Key details
Date
- 25 April 2023
Read time
- 2 minutes
From developing safety equipment with a co-operative of Bolivian miners to mobilising accessible technology to combat the ecological and climate crisis, Dr Rob Phillips’ approach to design focuses on user and planet orientated solutions which give communities agency.
“Design is all about people, it’s all about empathy, it’s all about how we build compassion with each other. I think objects, products, help us do that. We must remember the context they sit within and our sustainable trajectories forwards to inform design outputs.”

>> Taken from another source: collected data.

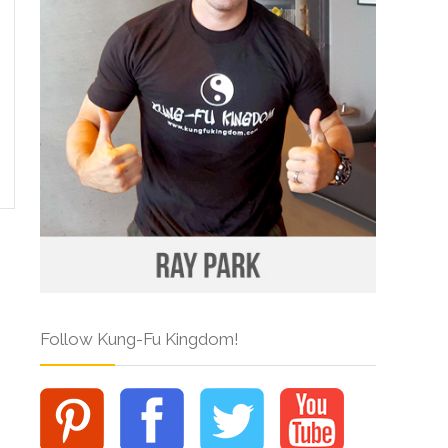
Follow Kung-Fu Kingdom!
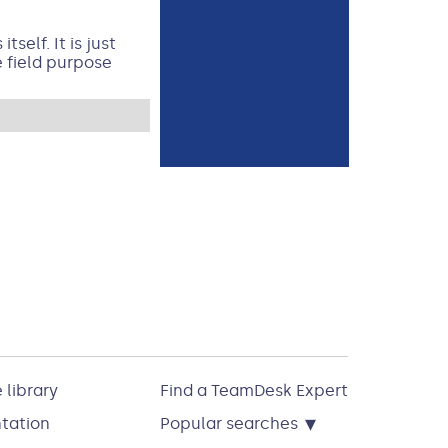
self. It is just
e field purpose
 library
Find a TeamDesk Expert
▾
tation
Popular searches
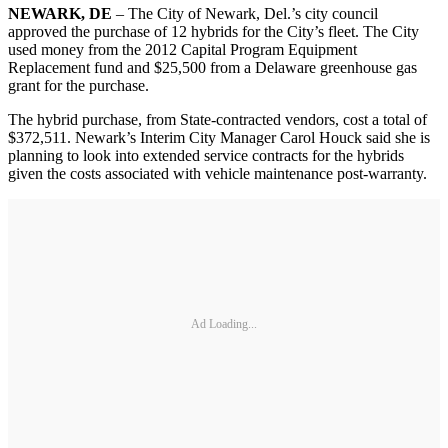
NEWARK, DE
– The City of Newark, Del.’s city council
approved the purchase of 12 hybrids for the City’s fleet. The City
used money from the 2012 Capital Program Equipment
Replacement fund and $25,500 from a Delaware greenhouse gas
grant for the purchase.
The hybrid purchase, from State-contracted vendors, cost a total of
$372,511. Newark’s Interim City Manager Carol Houck said she is
planning to look into extended service contracts for the hybrids
given the costs associated with vehicle maintenance post-warranty.
Ad Loading...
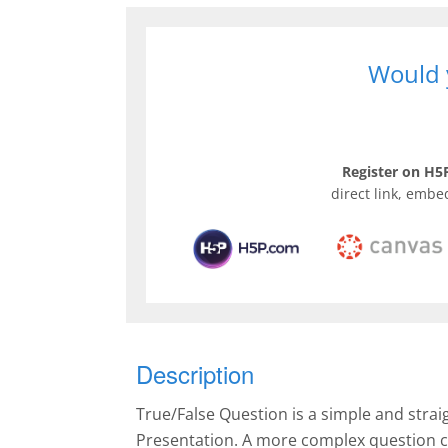
Would y
Register on H5P
direct link, embe
Description
True/False Question is a simple and stra
Presentation. A more complex question c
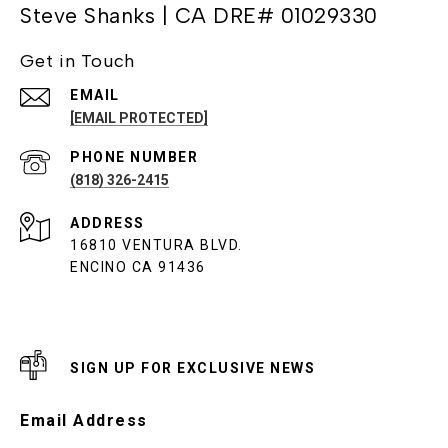
Steve Shanks | CA DRE# 01029330
Get in Touch
EMAIL
[EMAIL PROTECTED]
PHONE NUMBER
(818) 326-2415
ADDRESS
16810 VENTURA BLVD.
ENCINO CA 91436
SIGN UP FOR EXCLUSIVE NEWS
Email Address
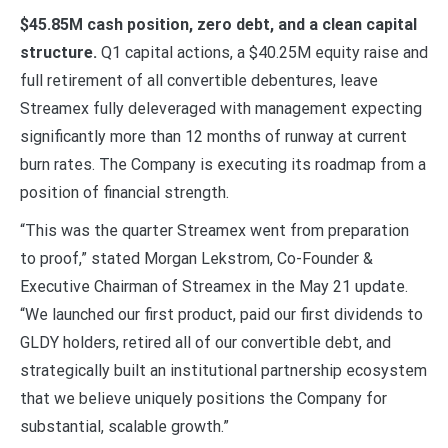
$45.85M cash position, zero debt, and a clean capital
structure.
Q1 capital actions, a $40.25M equity raise and
full retirement of all convertible debentures, leave
Streamex fully deleveraged with management expecting
significantly more than 12 months of runway at current
burn rates. The Company is executing its roadmap from a
position of financial strength.
“This was the quarter Streamex went from preparation
to proof,” stated Morgan Lekstrom, Co-Founder &
Executive Chairman of Streamex in the May 21 update.
“We launched our first product, paid our first dividends to
GLDY holders, retired all of our convertible debt, and
strategically built an institutional partnership ecosystem
that we believe uniquely positions the Company for
substantial, scalable growth.”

Senior Tutor, MA Design Products
Dr Rob Phillips is a Senior Tutor on the RCA Design Products MA programme, so named, as he explained ‘because the design is more important than the products.’ Students come to the programme from diverse backgrounds, where they are given the tools to develop independent practices as creative design thinkers.
‘We attract international students that have a completely different way of thinking, we develop their critical practice, and I think that’s really exciting’ Rob added. His RCA MA students have raised in excess of £1.5 million through crowdfunding for their projects over the last few years.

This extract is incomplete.